WHAT THE TASK REQUIRES => Pictures in the entries below are to be left out; otherwise, reproduce exactly the lines from the first through the line containing "tels que les".

[Page images and extracted text]
╭──

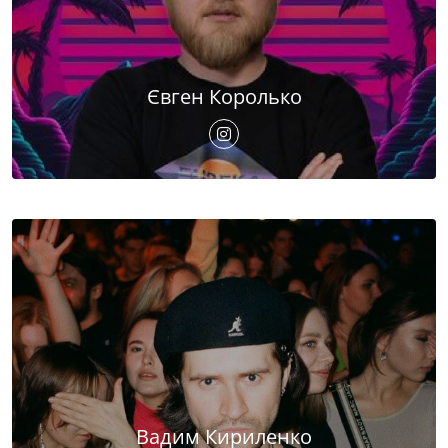
Євген Королько
Вадим Кириленко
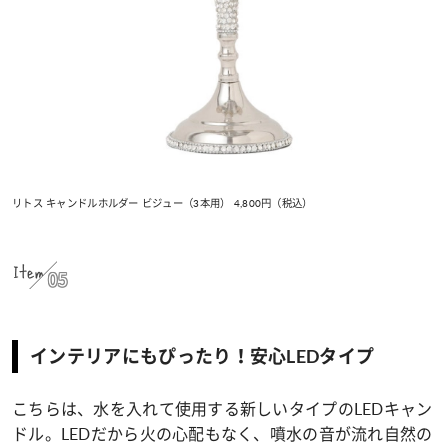
リトス キャンドルホルダー ビジュー（3本用） 4,800円（税込）
Item
05
インテリアにもぴったり！安心LEDタイプ
こちらは、水を入れて使用する新しいタイプのLEDキャン
ドル。LEDだから火の心配もなく、噴水の音が流れ自然の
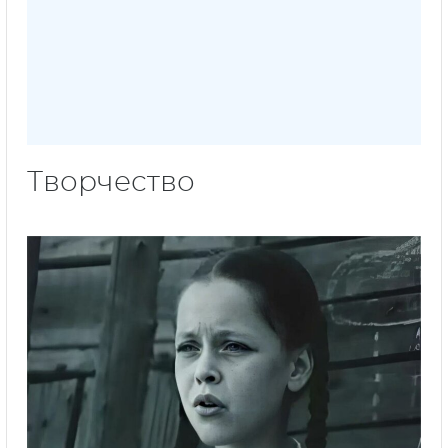
Творчество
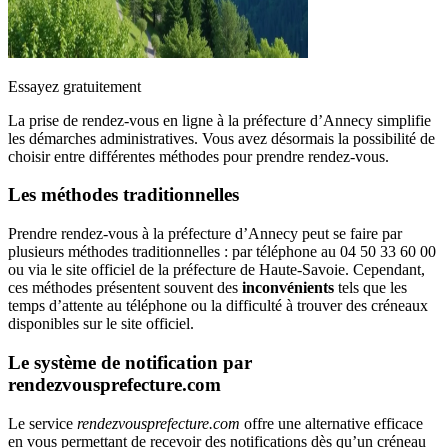
Essayez gratuitement
La prise de rendez-vous en ligne à la préfecture d’Annecy simplifie
les démarches administratives. Vous avez désormais la possibilité de
choisir entre différentes méthodes pour prendre rendez-vous.
Les méthodes traditionnelles
Prendre rendez-vous à la préfecture d’Annecy peut se faire par
plusieurs méthodes traditionnelles : par téléphone au 04 50 33 60 00
ou via le site officiel de la préfecture de Haute-Savoie. Cependant,
ces méthodes présentent souvent des
inconvénients
tels que les
temps d’attente au téléphone ou la difficulté à trouver des créneaux
disponibles sur le site officiel.
Le système de notification par
rendezvousprefecture.com
Le service
rendezvousprefecture.com
offre une alternative efficace
en vous permettant de recevoir des notifications dès qu’un créneau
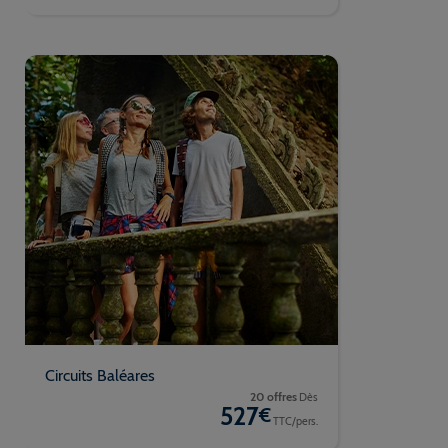
Circuits Baléares
20 offres
Dès
527
€
TTC/pers.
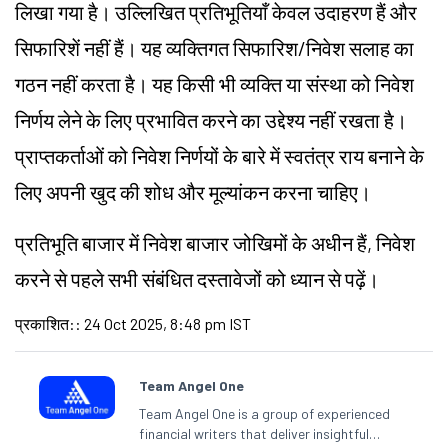
लिखा गया है। उल्लिखित प्रतिभूतियाँ केवल उदाहरण हैं और
सिफारिशें नहीं हैं। यह व्यक्तिगत सिफारिश/निवेश सलाह का
गठन नहीं करता है। यह किसी भी व्यक्ति या संस्था को निवेश
निर्णय लेने के लिए प्रभावित करने का उद्देश्य नहीं रखता है।
प्राप्तकर्ताओं को निवेश निर्णयों के बारे में स्वतंत्र राय बनाने के
लिए अपनी खुद की शोध और मूल्यांकन करना चाहिए।
प्रतिभूति बाजार में निवेश बाजार जोखिमों के अधीन हैं, निवेश
करने से पहले सभी संबंधित दस्तावेजों को ध्यान से पढ़ें।
प्रकाशित:
:
24 Oct 2025, 8:48 pm IST
Team Angel One
Team Angel One is a group of experienced
financial writers that deliver insightful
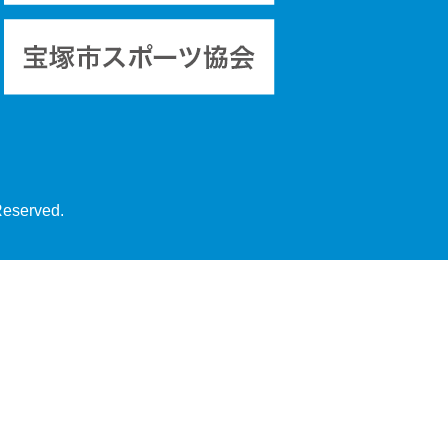
Reserved.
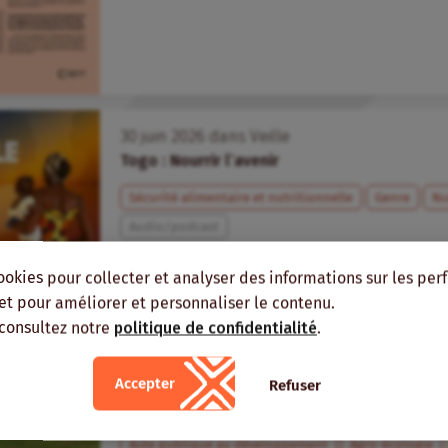
30
juin
2026
dans
Veille
Togo : Nourrir l’avenir
Sécurité alimentaire et nutritionnelle
Genre
Nu
Audio/podcast
ookies pour collecter et analyser des informations sur les pe
, et pour améliorer et personnaliser le contenu.
 consultez notre
politique de confidentialité
.
5
juin
2026
dans
Veille
Agroecology and Public Development Banks
Development Finance for Equity and Resilie
Accepter
Refuser
Report.
Aide publique au développement
Agro-écologie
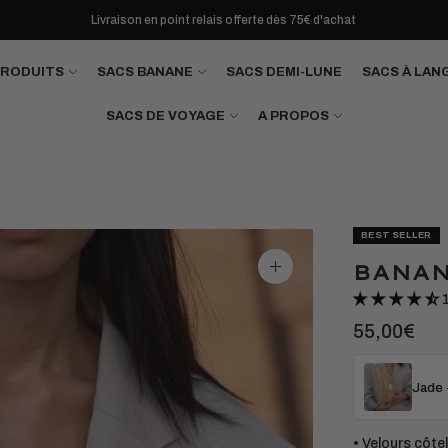
Livraison en point relais offerte dès 75€ d'achat
PRODUITS
SACS BANANE
SACS DEMI-LUNE
SACS À LAN
SACS DE VOYAGE
A PROPOS
BEST SELLER
BANAN
Agrandir
l'image
55,00€
Jade 
• Velours côte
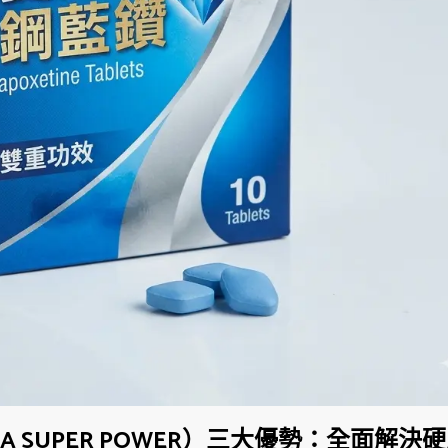
A SUPER POWER）三大優勢：全面解決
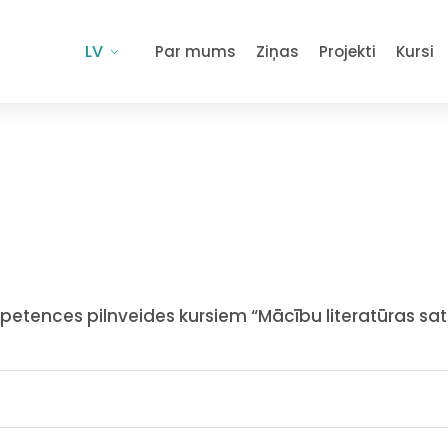
LV
Par mums
Ziņas
Projekti
Kursi
e
tences pilnveides kursiem “Mācību literatūras satur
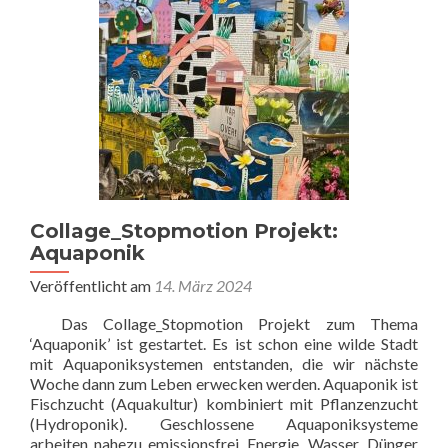
Collage_Stopmotion Projekt:
Aquaponik
Veröffentlicht am
14. März 2024
Das Collage_Stopmotion Projekt zum Thema
‘Aquaponik’ ist gestartet. Es ist schon eine wilde Stadt
mit Aquaponiksystemen entstanden, die wir nächste
Woche dann zum Leben erwecken werden. Aquaponik ist
Fischzucht (Aquakultur) kombiniert mit Pflanzenzucht
(Hydroponik). Geschlossene Aquaponiksysteme
arbeiten nahezu emissionsfrei, Energie, Wasser, Dünger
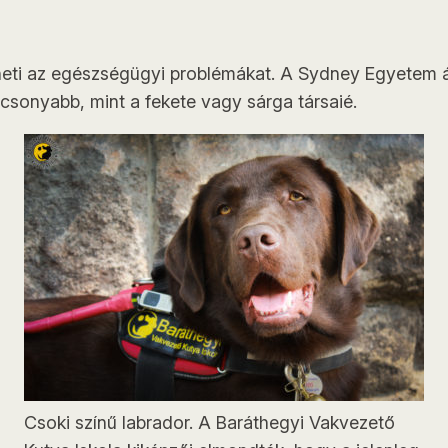
lheti az egészségügyi problémákat. A Sydney Egyetem ál
csonyabb, mint a fekete vagy sárga társaié.
Csoki színű labrador. A Baráthegyi Vakvezető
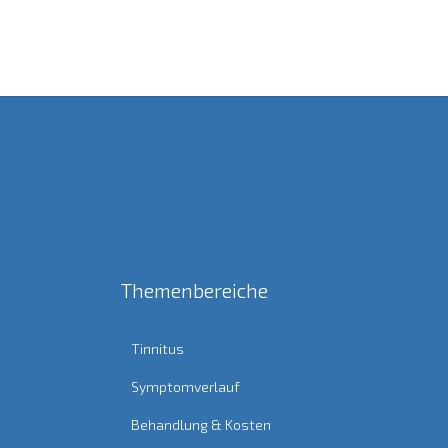
Themenbereiche
Tinnitus
Symptomverlauf
Behandlung & Kosten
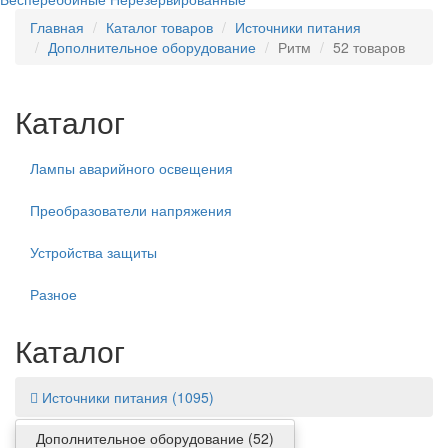
Главная
Каталог товаров
Источники питания
Дополнительное оборудование
Ритм
52 товаров
Каталог
Лампы аварийного освещения
Преобразователи напряжения
Устройства защиты
Разное
Каталог
Источники питания
(1095)
Дополнительное оборудование
(52)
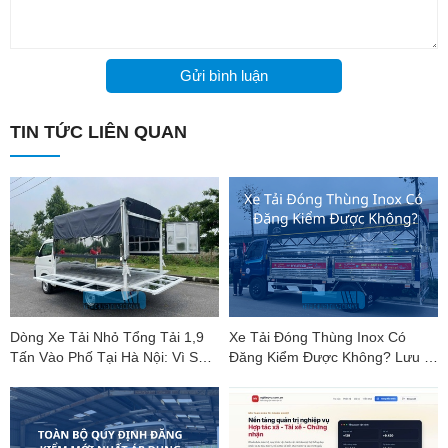
Chiều dài cơ
1800+4575+1400mm
sở
Quy cách
Gửi bình luận
295/80R22.5
lốp
TIN TỨC LIÊN QUAN
Cabin HOWO TX-W là cabin nâng điện và kính
Cabin
chiếu hậu điều khiển điện, có điều hoà và ghế
hơi.
Cầu trước
VPD75D
Cầu sau
MCY11BGS
Giảm chấn
Bóng hơi
Dòng Xe Tải Nhỏ Tổng Tải 1,9
Xe Tải Đóng Thùng Inox Có
Tấn Vào Phố Tại Hà Nội: Vì Sao
Đăng Kiểm Được Không? Lưu Ý
Tỷ số truyền
4.63
Suzuki Carry Pro Là "Vua Phân
Mới Nhất
Khúc"?
Khung xe
8+4/280
Bầu hơi
3/3/-/-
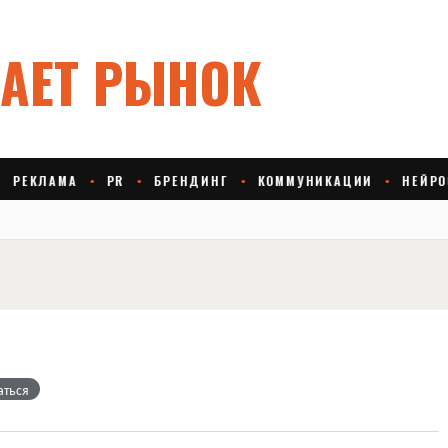
аться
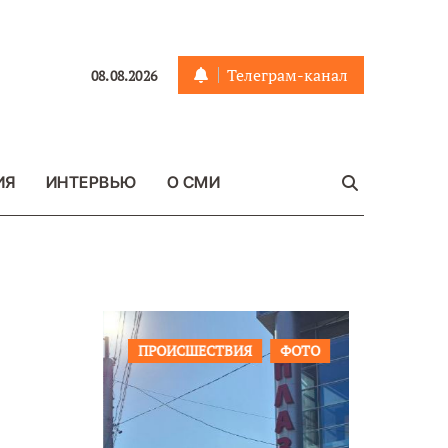
Телеграм-канал
08.08.2026
ИЯ
ИНТЕРВЬЮ
О СМИ
ЩЕСТВО
ПРОИСШЕСТВИЯ
ФОТО
ОБЩЕСТ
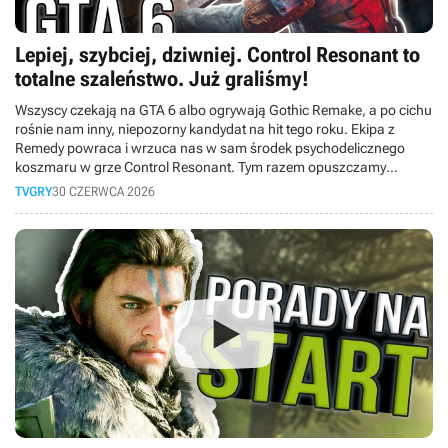
Lepiej, szybciej, dziwniej. Control Resonant to
totalne szaleństwo. Już graliśmy!
Wszyscy czekają na GTA 6 albo ogrywają Gothic Remake, a po cichu
rośnie nam inny, niepozorny kandydat na hit tego roku. Ekipa z
Remedy powraca i wrzuca nas w sam środek psychodelicznego
koszmaru w grze Control Resonant. Tym razem opuszczamy
Najstarsze Domostwo i wychodzimy na ulice wykrzywionego
TVGRY
30 CZERWCA 2026
Manhattanu. Wcielamy się w Dylana Fadena, wyklętego brata Jesse,
który dostaje drugą szansę i musi posprzątać cały ten bałagan. W
dzisiejszym materiale opowiemy Wam o naszych wrażeniach z
przedpremierowego dema. Czy Finowie znowu dowieźli?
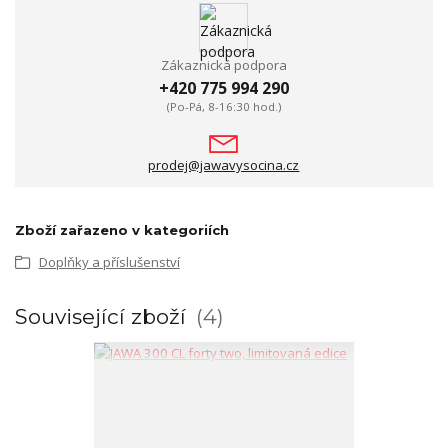
Zákaznická podpora
+420 775 994 290
(Po-Pá, 8-16:30 hod.)
prodej@jawavysocina.cz
Zboží zařazeno v kategoriích
Doplňky a příslušenství
Související zboží
4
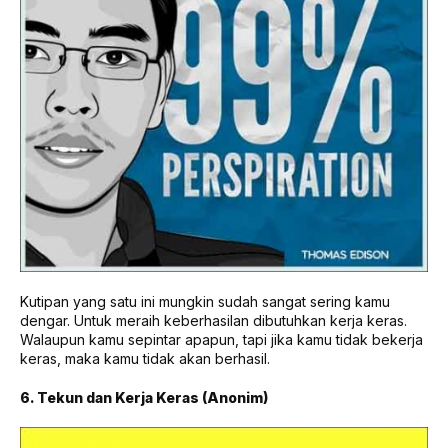
Kutipan yang satu ini mungkin sudah sangat sering kamu
dengar. Untuk meraih keberhasilan dibutuhkan kerja keras.
Walaupun kamu sepintar apapun, tapi jika kamu tidak bekerja
keras, maka kamu tidak akan berhasil.
6. Tekun dan Kerja Keras (Anonim)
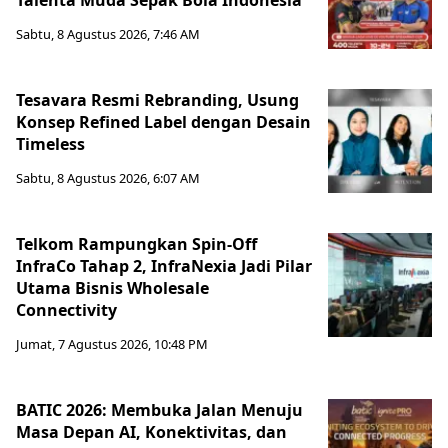
Talenta Muda Sepak Bola Indonesia
Sabtu, 8 Agustus 2026, 7:46 AM
Tesavara Resmi Rebranding, Usung
Konsep Refined Label dengan Desain
Timeless
Sabtu, 8 Agustus 2026, 6:07 AM
Telkom Rampungkan Spin-Off
InfraCo Tahap 2, InfraNexia Jadi Pilar
Utama Bisnis Wholesale
Connectivity
Jumat, 7 Agustus 2026, 10:48 PM
BATIC 2026: Membuka Jalan Menuju
Masa Depan AI, Konektivitas, dan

╰──

ANSWER TO THE PROBLEM =>
Євген Королько
Вадим Кириленко
リトス キャンドルホルダー ビジュー（3本用） 4,800円（税込）
Item
05
インテリアにもぴったり！安心LEDタイプ
こちらは、水を入れて使用する新しいタイプのLEDキャン
ドル。LEDだから火の心配もなく、噴水の音が流れ自然の
Творчество
Essayez gratuitement
La prise de rendez-vous en ligne à la préfecture d’Annecy simplifie
les démarches administratives. Vous avez désormais la possibilité de
choisir entre différentes méthodes pour prendre rendez-vous.
Les méthodes traditionnelles
Prendre rendez-vous à la préfecture d’Annecy peut se faire par
plusieurs méthodes traditionnelles : par téléphone au 04 50 33 60 00
ou via le site officiel de la préfecture de Haute-Savoie. Cependant,
ces méthodes présentent souvent des
inconvénients
tels que les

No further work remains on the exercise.